AIM OF THE EXERCISE – Although the records contain pictures, none belong in the copy: restate word for word only the lines from the one with "The game came" through the one with "o have the chance", both included.

=======

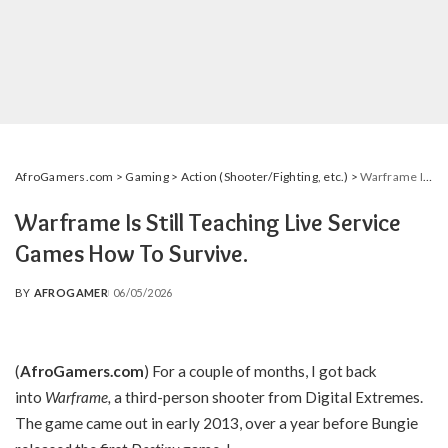
AfroGamers.com
>
Gaming
>
Action (Shooter/Fighting, etc.)
>
Warframe Is Still Teaching Live Service Games How To Survive.
Warframe Is Still Teaching Live Service
Games How To Survive.
BY
AFROGAMER
06/05/2026
POSTED
BY
(
AfroGamers.com
) For a couple of months, I got back
into
Warframe,
a third-person shooter from Digital Extremes.
The game came out in early 2013, over a year before Bungie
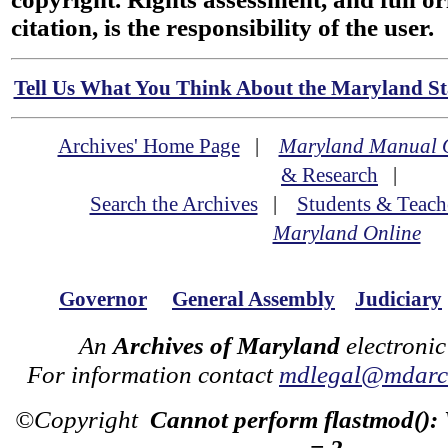
citation, is the responsibility of the user.
Tell Us What You Think About the Maryland Sta
Archives' Home Page
|
Maryland Manual 
& Research
|
Search the Archives
|
Students & Teach
Maryland Online
Governor
General Assembly
Judiciary
An
Archives of Maryland
electronic
For information contact
mdlegal@mdarch
©Copyright
Cannot perform flastmod():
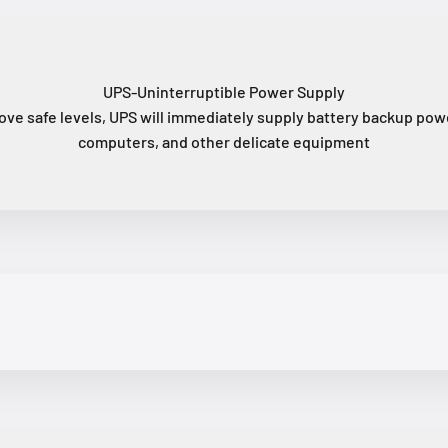
UPS-Uninterruptible Power Supply
ove safe levels, UPS will immediately supply battery backup powe
computers, and other delicate equipment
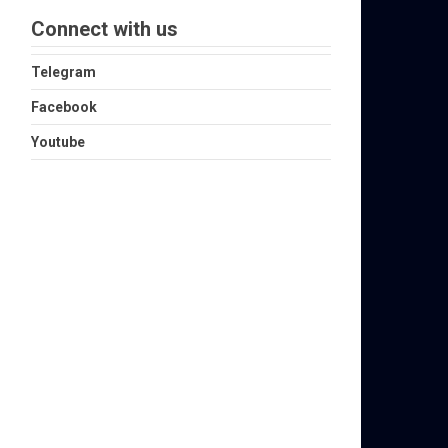
Connect with us
Telegram
Facebook
Youtube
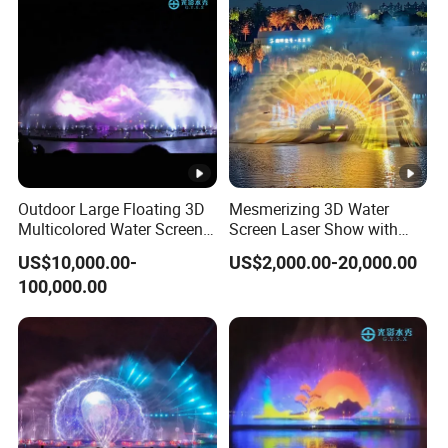
Outdoor Large Floating 3D
Mesmerizing 3D Water
Multicolored Water Screen
Screen Laser Show with
Laser Movie Fountain for
Music Fountain
US$10,000.00-
US$2,000.00-20,000.00
Projector
100,000.00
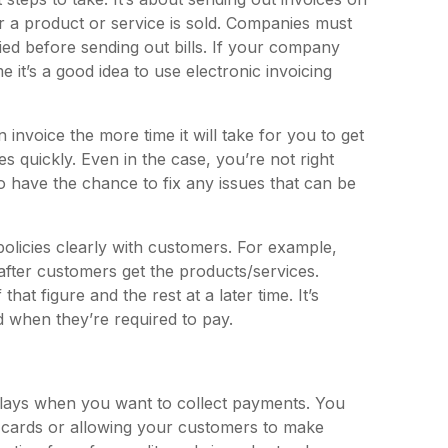
er a product or service is sold. Companies must
ied before sending out bills. If your company
 it’s a good idea to use electronic invoicing
 invoice the more time it will take for you to get
 quickly. Even in the case, you’re not right
o have the chance to fix any issues that can be
policies clearly with customers. For example,
fter customers get the products/services.
at figure and the rest at a later time. It’s
when they’re required to pay.
elays when you want to collect payments. You
t cards or allowing your customers to make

=======

SOLUTION FOR THIS PROBLEM –
The game came out in early 2013, over a year before Bungie
citation, is the responsibility of the user.
Tell Us What You Think About the Maryland Sta
Archives' Home Page
|
Maryland Manual 
& Research
|
Search the Archives
|
Students & Teach
Maryland Online
Governor
General Assembly
Judiciary
An
Archives of Maryland
electronic
For information contact
mdlegal@mdarch
©Copyright
Cannot perform flastmod():
UPS-Uninterruptible Power Supply
ove safe levels, UPS will immediately supply battery backup powe
computers, and other delicate equipment
Connect with us
Telegram
Facebook
Youtube
Outdoor Large Floating 3D
Mesmerizing 3D Water
Multicolored Water Screen
Screen Laser Show with
Laser Movie Fountain for
Music Fountain
US$10,000.00-
US$2,000.00-20,000.00
Projector
100,000.00
er a product or service is sold. Companies must
ied before sending out bills. If your company
 it’s a good idea to use electronic invoicing
 invoice the more time it will take for you to get
 quickly. Even in the case, you’re not right
o have the chance to fix any issues that can be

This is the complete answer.